» REQUIRED ACTION:
Would you copy every record exactly as it stands and drop the pictures?

» SUPPLIED MATERIAL:
%%

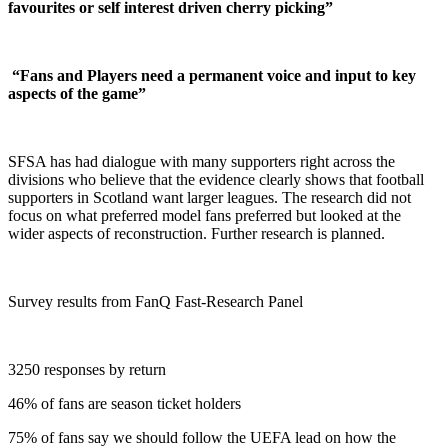
favourites or self interest driven cherry picking”
“Fans and Players need a permanent voice and input to key
aspects of the game”
SFSA has had dialogue with many supporters right across the
divisions who believe that the evidence clearly shows that football
supporters in Scotland want larger leagues. The research did not
focus on what preferred model fans preferred but looked at the
wider aspects of reconstruction. Further research is planned.
Survey results from FanQ Fast-Research Panel
3250 responses by return
46% of fans are season ticket holders
75% of fans say we should follow the UEFA lead on how the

%%

» WRITTEN RESPONSE:
favourites or self interest driven cherry picking”
“Fans and Players need a permanent voice and input to key
aspects of the game”
SFSA has had dialogue with many supporters right across the
divisions who believe that the evidence clearly shows that football
supporters in Scotland want larger leagues. The research did not
focus on what preferred model fans preferred but looked at the
wider aspects of reconstruction. Further research is planned.
Survey results from FanQ Fast-Research Panel
3250 responses by return
46% of fans are season ticket holders
75% of fans say we should follow the UEFA lead on how the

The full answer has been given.